Oxide’s gone now, because someone wants money for every song they play. A lot about this surprises me.
Did you know there’s a ‘music industry’ now? In the olden days we’d just smother musicians with praise and affection without a thought – but now, it seems, they want something in return.
Every time a song goes over the wireless, a few pence goes to an organisation who’ll divide it between the best of British talent.
The guy who wrote the lyrics to ‘Yellow Polka Dot Bikini’? He gets it. Scouting for Girls? They get it, and if you can’t afford to support these people, get outta the radio kitchen.
If we don’t pay up, they tell us, all British music will collapse in on itself. Just like that time in the ’80s when home taping killed music, and we had to spend the next decade staring at doorknobs and chewing our toenails until S Club brought it back.
It’s not just money they want – professionalism, too, lest anyone ever associate the name of Babyshambles with half-arsed schlock.
What they’ve forgotten is that for students, professionalism ruins everything. Oxide did ineptitude, and it did it well.
Listening to most ‘professional’ radio is like putting your ears to a cheese grater: ‘Hey, demographic! Here’s another wacky fact!
Need credit for double-glazing that’s not your fault? Call! Here’s Bloc Party. Here’s Bloc Party. Here’s Bloc Party. Here’s Bloc Party.’ I’ll take Oxide any day.
On a tangent: kill Scott Mills. Seriously, there’s no joke there. Kill him. You think there’s some ironic twist; no. Kill Scott Mills. Kill him, and burn his irritating Loaded tit-joke schtick.

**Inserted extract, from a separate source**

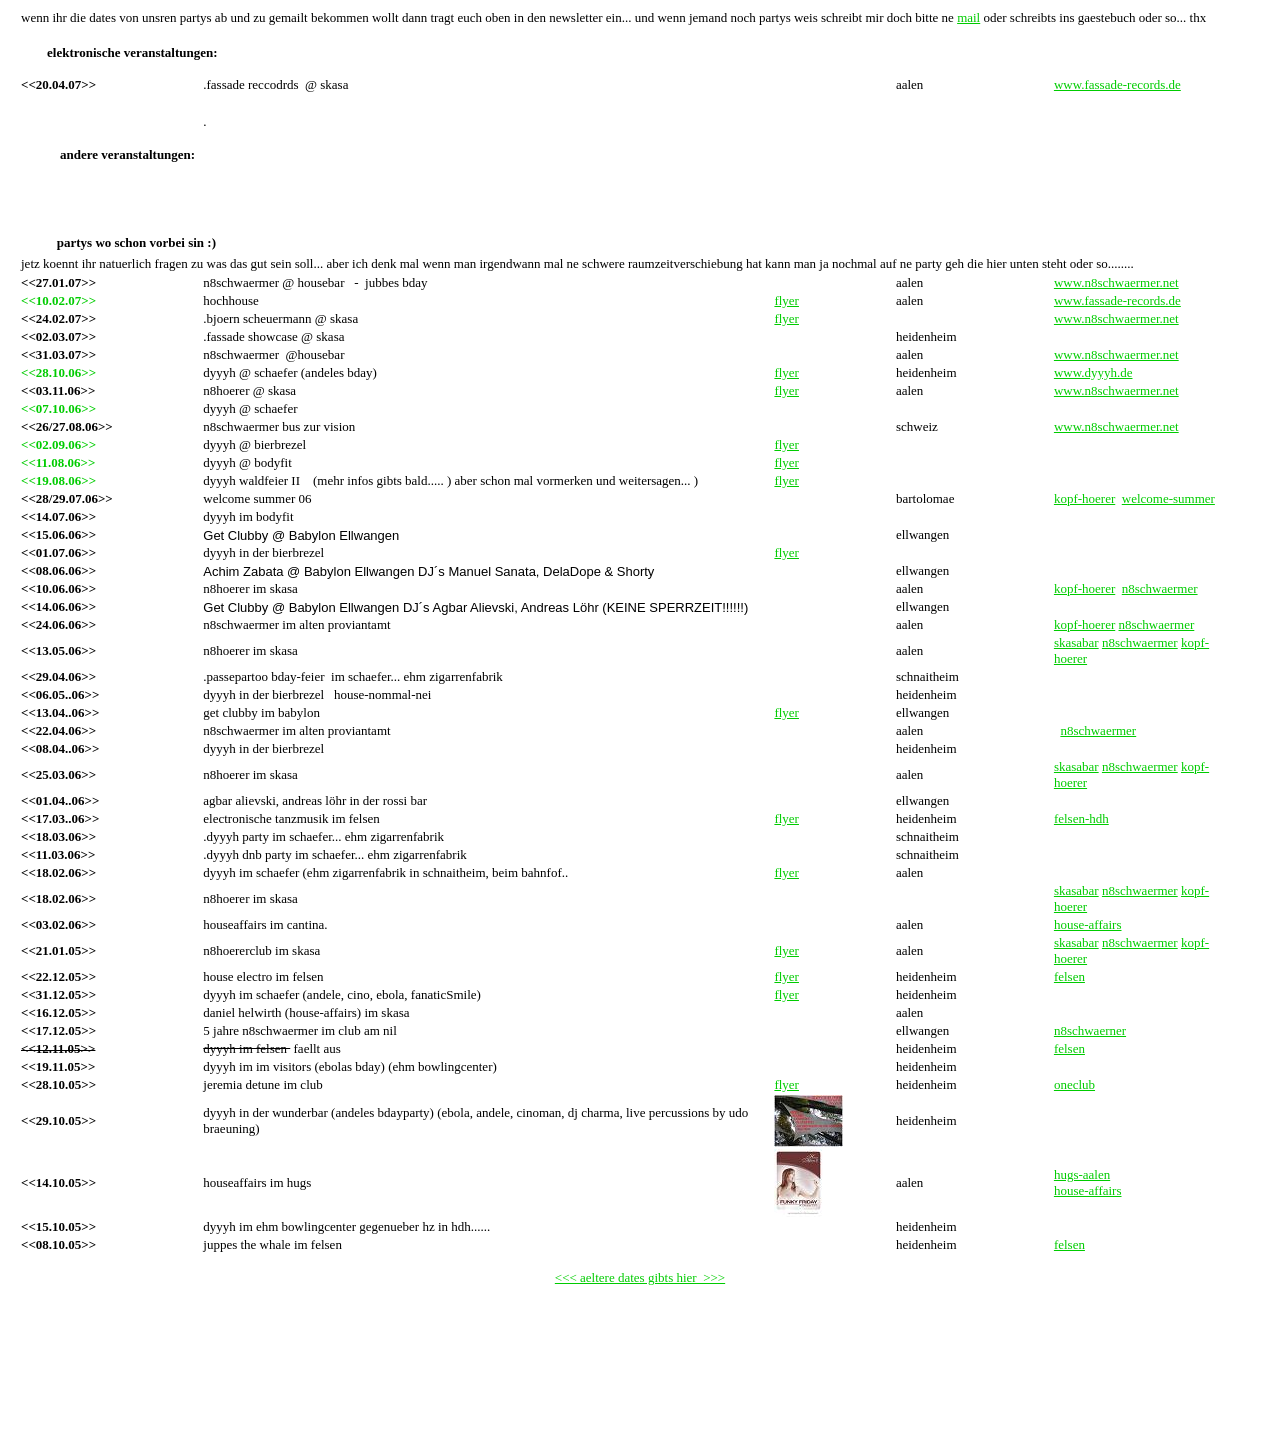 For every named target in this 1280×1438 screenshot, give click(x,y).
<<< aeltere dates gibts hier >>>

Hang the blessed DJ.
There’s never been professionalism in student papers, and that’s how I hope it stays. If there was professionalism, I’d be long gone: but in reality, all the editors do is filter out my frequent Holocaust jokes.
If you want to read the originals, just end every sentence with ‘in Auschwitz!’ – it almost makes me sound harsh on Scott Mills. I’m off now, though. Don’t you hate it when great entertainment ends?